/ jueves 29 de abril de 2021

Andanzas de un reportero

Sólo omitiré en algunos casos nombres y apellidos. Por lo demás los hechos son verídicos, comprobables y corroborables en la copiosa hemeroteca que reposa en los estantes de la biblioteca pública.

Era una mañana soleada y apacible; acreditada como reportero del periódico local La Voz de Durango y corresponsal de las revistas Alarma e Impacto, traspuse la puerta principal de lo que entonces eran oficinas y ergástulas de la Policía Judicial. Al fondo se veía el ir y venir de agentes policiales en medio de una algarabía, sólo superada por la que se dio en la Torre de Babel, no se entendía nada. Debo decir que las instalaciones allá por la calle Aquiles Serdán, eran por demás incómodas, puedo asegurar que la contratación obedeció más al amiguismo para favorecer a un acaudalado casarentero, que los requerimientos de una oficina central de policía.

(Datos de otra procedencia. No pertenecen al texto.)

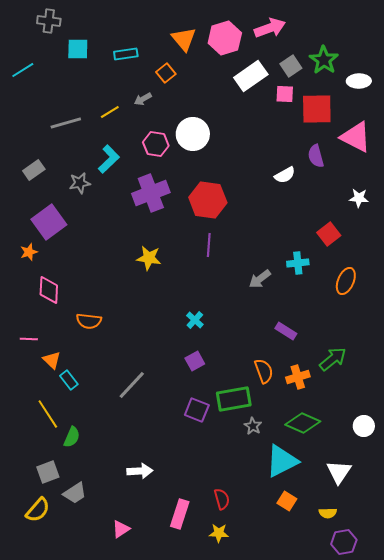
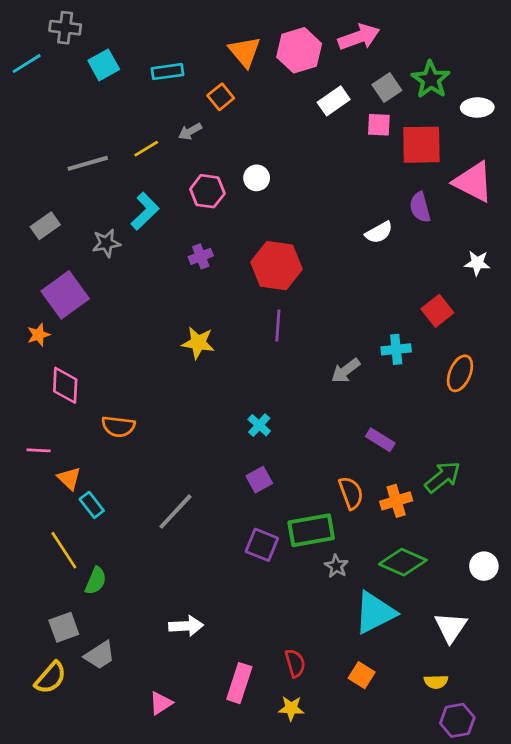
cyan square: (78, 49) -> (104, 65), turned -30
cyan line: (23, 70) -> (27, 64), moved
white rectangle: (251, 76) -> (334, 101), size x0.7
white circle: (193, 134) -> (257, 178), size x0.6
purple cross: (151, 193) -> (201, 256), size x0.5
orange square: (287, 501) -> (362, 675), moved

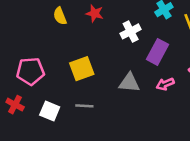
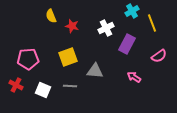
red star: (95, 13) -> (72, 26), moved
gray triangle: (129, 83) -> (95, 71), moved
pink arrow: (165, 84) -> (134, 77), moved, turned 56

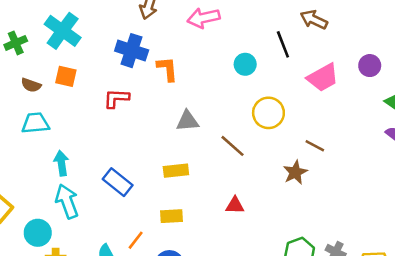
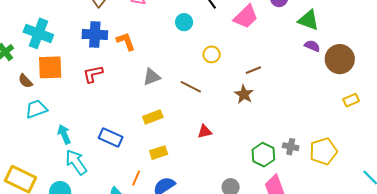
orange square: (66, 76) -> (50, 67), size x1.5
brown semicircle: (31, 85) -> (25, 81), turned 42
yellow circle: (268, 113) -> (212, 54), size x0.7
brown line: (315, 146) -> (253, 70), turned -35

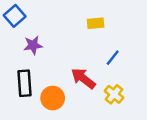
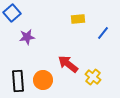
blue line: (113, 58) -> (103, 33), moved
black rectangle: (24, 83) -> (18, 81), moved

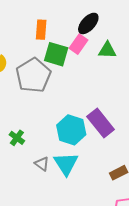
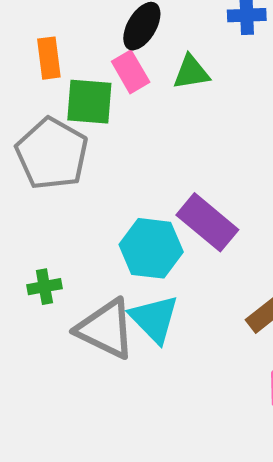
pink rectangle: (79, 44) -> (131, 72), turned -54
green cross: (17, 138) -> (44, 287), turned -35
gray triangle: (42, 164) -> (106, 329), size x2.0

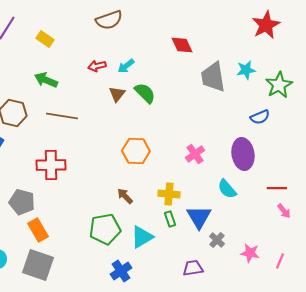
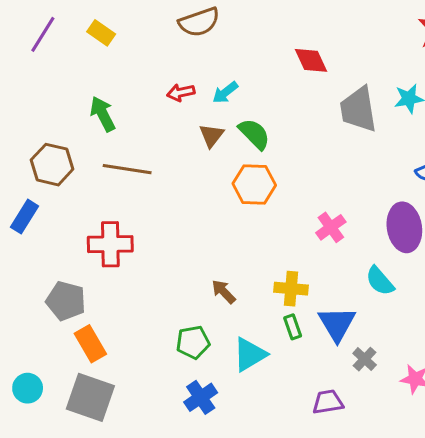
yellow rectangle: (45, 39) -> (101, 33), moved
green arrow: (46, 80) -> (103, 114), turned 40
orange hexagon: (136, 151) -> (254, 184), moved
green pentagon: (105, 229) -> (193, 342), size x0.7
blue cross: (121, 271) -> (201, 397), moved

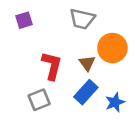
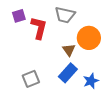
red L-shape: (52, 66) -> (39, 28), moved

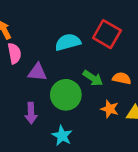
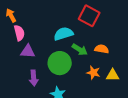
cyan semicircle: (68, 42) -> (63, 34), moved
purple triangle: (37, 72) -> (28, 51), moved

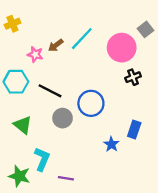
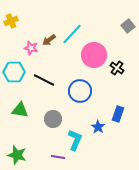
pink circle: (122, 48) -> (94, 55), moved
black cross: (133, 77) -> (117, 68), turned -32
gray circle: (63, 118) -> (53, 119), moved
green triangle: (23, 125) -> (20, 110), turned -30
cyan L-shape: (42, 159) -> (75, 140), moved

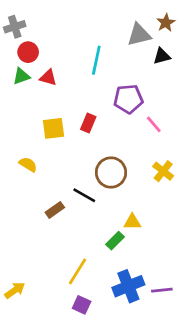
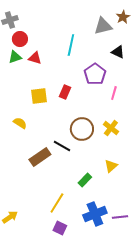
black triangle: (162, 56) -> (118, 52), moved, turned 40
purple pentagon: (128, 99) -> (95, 74), turned -30
pink line: (154, 124) -> (114, 93), turned 56
yellow cross: (163, 171) -> (111, 128), moved
brown rectangle: (55, 210) -> (40, 157), size x1.5
yellow triangle: (132, 222) -> (111, 166), moved, turned -40

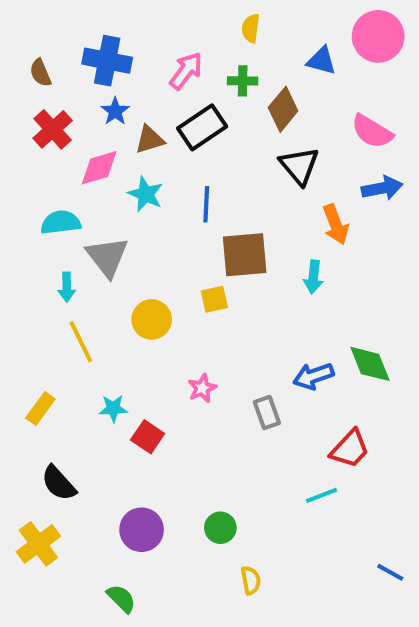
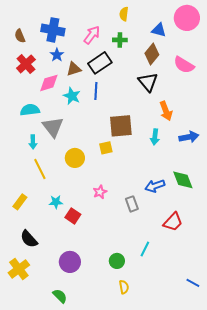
brown diamond: (283, 109) -> (152, 54), moved
blue arrow: (382, 188) -> (189, 137), moved
blue line: (206, 204) -> (96, 91), moved
cyan line: (321, 495) -> (145, 249), moved, turned -42
green circle: (220, 528) -> (117, 261), moved

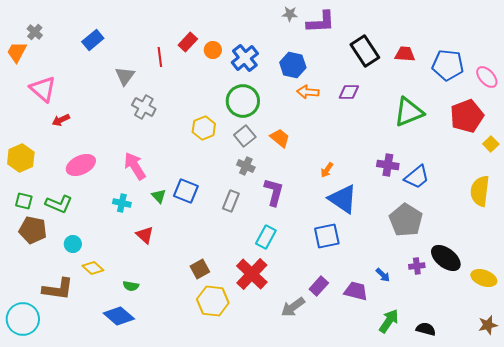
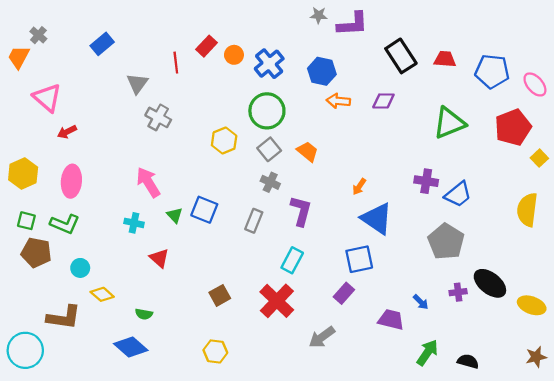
pink ellipse: (81, 165) -> (71, 181), moved, turned -60
purple rectangle: (319, 286) -> (344, 293), moved
yellow hexagon: (213, 301) -> (215, 351), moved, size x0.7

De pronto, cargado como un fardo, cuatro elementos llevaban en vilo a un cristiano, uno de cada extremidad. Me sorprendió y sobresalto que el hombre arrojaba abundante espuma por la boca, con la mirada perdida, hundida quizá en la inconciencia. Pregunté qué sucedía e informaron socarronamente que iba alcoholizado. Más tarde pregunté por él en mi fiable, oportuna y fuente predilecta: La oficina de Barandilla, enclavada en calle Victoria entre Veinte de Noviembre y Cinco de Febrero, tomada por asalto buen tiempo por los concejales municipales. La noticia me heló de pies a cabeza, el ciudadano falleció antes de llegar al Hospital General que en esa época funcionaba en calle Cuauhtémoc, locación andada ahora por los empleados de la Secretaría de Salud. En la planta baja y casi en un sótano estaba el anfiteatro donde practicaban las autopsias.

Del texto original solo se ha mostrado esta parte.